# GS6SHAXMB00 Whirlpool side-by-side Fridge Ice Maker Ice Door



## davesan1 (Mar 4, 2008)

Ice dispenser exit/door keeps freezing up and blocking. I believe it is due to the rubber seal on the ice exit door being worn and letting humid air into the ice maker ice shute. I have bought a replacement ice door, but I'm having trouble getting the old door out. I managed to unlatch it from the swivel assembly but there appears to be no room to get it out without removing the whole assembly. I suspect that the whole ice/water exit panel is removable and "clicks out" on spring clips, thus allowing me access to the ice shute mechanism, but I'm afraid to pull it too hard in case it breaks. Need some advice please. Note: the part in question is a black square plastic pad approx 3" by 3" with a soft rubber pad attached to one side of it. Unfortunately it is bigger than the shute that the ice comes down so I cannot get it out, even after removing the shaft/spring securing screw. Please help! 

Thanks

Dave


----------



## davesan1 (Mar 4, 2008)

*Sorry, Model # is Whirlpool GD5RHAXNQ00*

Ref my previous request for help, sorry, I got the wrong model #. Correct one is side-by-side Whirlpool, model # *GD5RHAXNQ00.*

Also, after doing more work, I believe that my problem might be resolved by just removing the "Ice Guide." This is a clear plastic piece that attaches to the dispenser mechanism and guides the ice down the shute.
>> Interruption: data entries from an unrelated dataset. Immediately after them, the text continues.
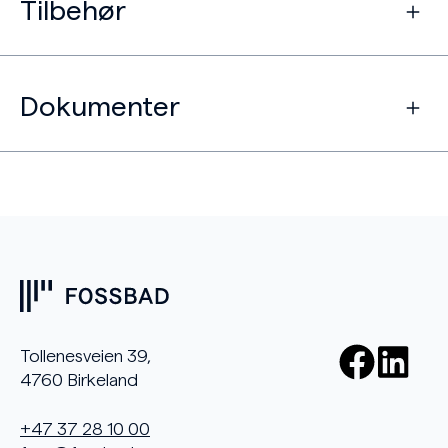
Tilbehør
Dokumenter
Tollenesveien 39,
4760 Birkeland
+47 37 28 10 00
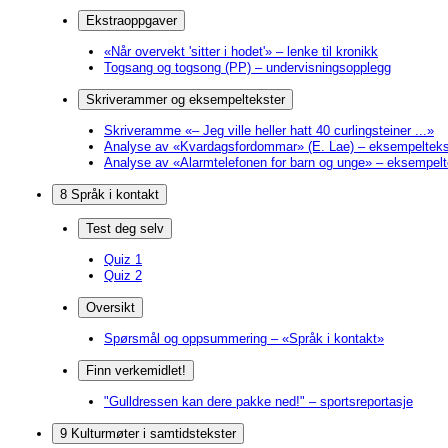
Ekstraoppgaver
«Når overvekt 'sitter i hodet'» – lenke til kronikk
Togsang og togsong (PP) – undervisningsopplegg
Skriverammer og eksempeltekster
Skriveramme «– Jeg ville heller hatt 40 curlingsteiner ...»
Analyse av «Kvardagsfordommar» (E. Lae) – eksempelteks
Analyse av «Alarmtelefonen for barn og unge» – eksempelt
8 Språk i kontakt
Test deg selv
Quiz 1
Quiz 2
Oversikt
Spørsmål og oppsummering – «Språk i kontakt»
Finn verkemidlet!
"Gulldressen kan dere pakke ned!" – sportsreportasje
9 Kulturmøter i samtidstekster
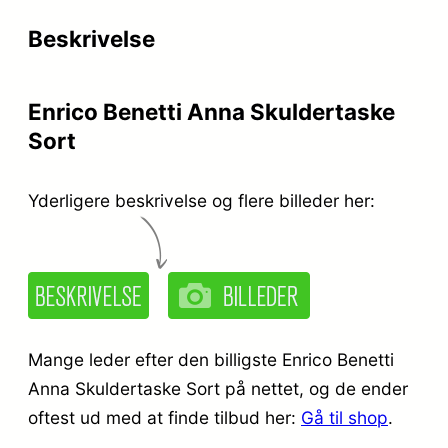
r
e
Beskrivelse
i
r
s
:
Enrico Benetti Anna Skuldertaske
v
k
Sort
a
r
r
.
Yderligere beskrivelse og flere billeder her:
:
k
1
r
4
.
9
Mange leder efter den billigste Enrico Benetti
,
Anna Skuldertaske Sort på nettet, og de ender
oftest ud med at finde tilbud her:
Gå til shop
.
2
9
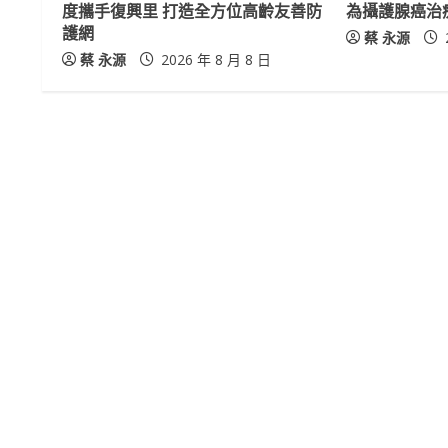
a
度攜手復興里 打造全方位高齡友善防
為攝護腺癌治
護網
蔡 永源
d
蔡 永源
2026 年 8 月 8 日
i
n
g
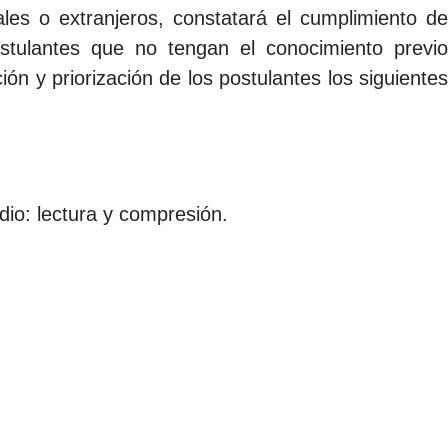
es o extranjeros, constatará el cumplimiento de
postulantes que no tengan el conocimiento previo
ón y priorización de los postulantes los siguientes
dio: lectura y compresión.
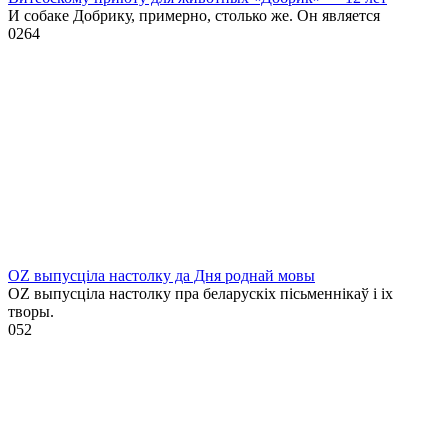
И собаке Добрику, примерно, столько же. Он является
0
264
OZ выпусціла настолку да Дня роднай мовы
OZ выпусціла настолку пра беларускіх пісьменнікаў і іх
творы.
0
52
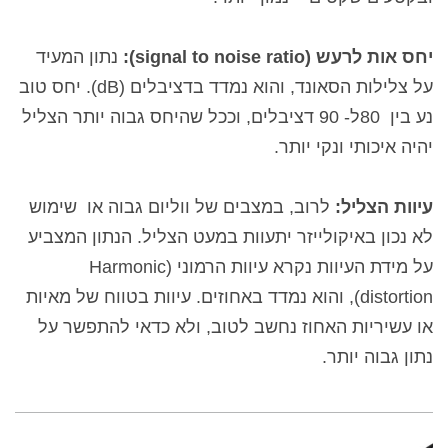
יחס אות לרעש (
signal to noise ratio
):
נתון המעיד
על צלילות הסאונד, והוא נמדד בדציבלים (
dB
). יחס טוב
נע בין
80
ל-
90 דציבלים, וככל שהיחס גבוה יותר הצליל
יהיה איכותי ונקי יותר.
עיוות הצליל:
לרוב, במצבים של ווליום גבוה או
שימוש
לא נכון באיקולייזר יתעוות במעט הצליל. הנתון המצביע
על מידת העיוות נקרא עיוות הרמוני (
Harmonic
distortion
), והוא נמדד באחוזים. עיוות בטווח של מאיות
או עשיריות האחוז נחשב לטוב, ולא כדאי להתפשר על
נתון גבוה יותר.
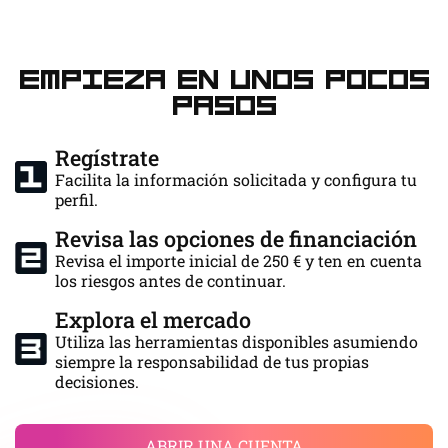
Empieza en unos pocos
pasos
Regístrate
Facilita la información solicitada y configura tu
perfil.
Revisa las opciones de financiación
Revisa el importe inicial de 250 € y ten en cuenta
los riesgos antes de continuar.
Explora el mercado
Utiliza las herramientas disponibles asumiendo
siempre la responsabilidad de tus propias
decisiones.
ABRIR UNA CUENTA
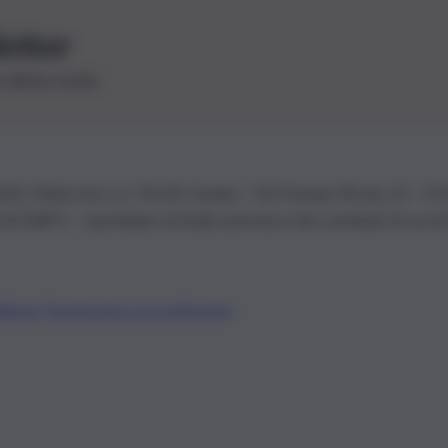
letter
le ultime novità
26 | Ediservice s.r.l. 95126 Catania – Via Principe Nicola, 22 – P
3210875 – Quotidiano di Sicilia usufruisce dei contributi di cui al
Alberto Tregua
Lavora con noi
Gerenza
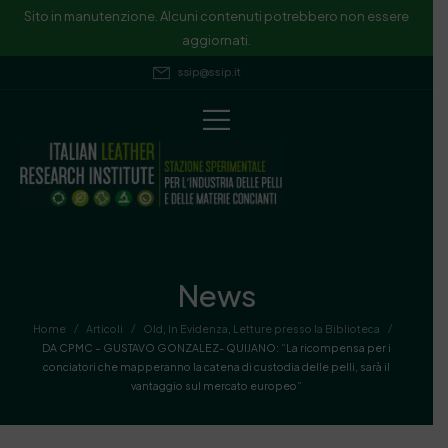
Sito in manutenzione. Alcuni contenuti potrebbero non essere
aggiornati.
ssip@ssip.it
News
/
/
/
Home
Articoli
Old
,
In Evidenza
,
Letture presso la Biblioteca
DA CPMC – GUSTAVO GONZALEZ- QUIJANO: “La ricompensa per i
conciatori che mapperanno la catena di custodia delle pelli, sarà il
vantaggio sul mercato europeo”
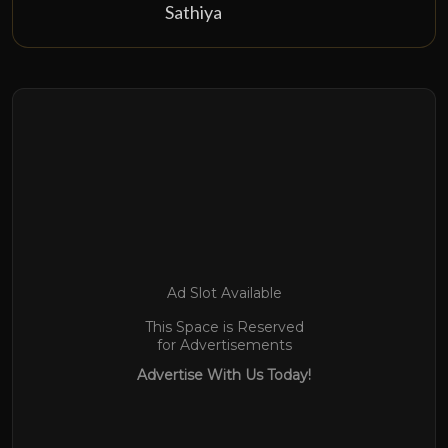
Sathiya
Ad Slot Available
This Space is Reserved
for Advertisements
Advertise With Us Today!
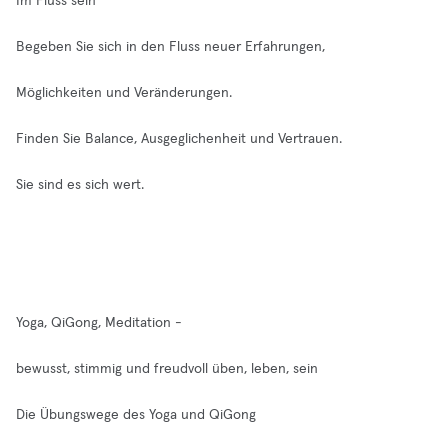
Im Fluss sein
Begeben Sie sich in den Fluss neuer Erfahrungen,
Möglichkeiten und Veränderungen.
Finden Sie Balance, Ausgeglichenheit und Vertrauen.
Sie sind es sich wert.
Yoga, QiGong, Meditation -
bewusst, stimmig und freudvoll üben, leben, sein
Die Übungswege des Yoga und QiGong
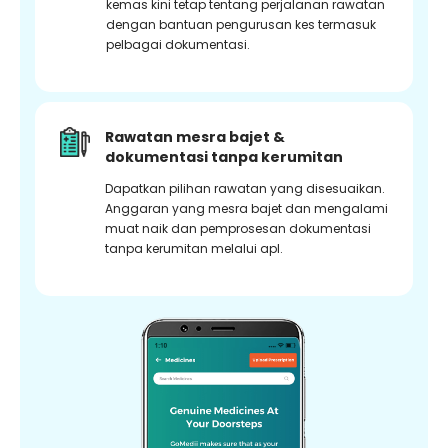
kemas kini tetap tentang perjalanan rawatan
dengan bantuan pengurusan kes termasuk
pelbagai dokumentasi.
Rawatan mesra bajet &
dokumentasi tanpa kerumitan
Dapatkan pilihan rawatan yang disesuaikan.
Anggaran yang mesra bajet dan mengalami
muat naik dan pemprosesan dokumentasi
tanpa kerumitan melalui apl.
If removed it would allow me to remove the old Ice Door and insert the new one. It is attached to the mechanism by 2 "spring plastic" clips. They are very tight and feel that they will break if I put too much leverage on them. Please advise if this is the solution, and give me confidence, (or otherwise), to leverage these clips a little harder.

Thank You

Dave


----------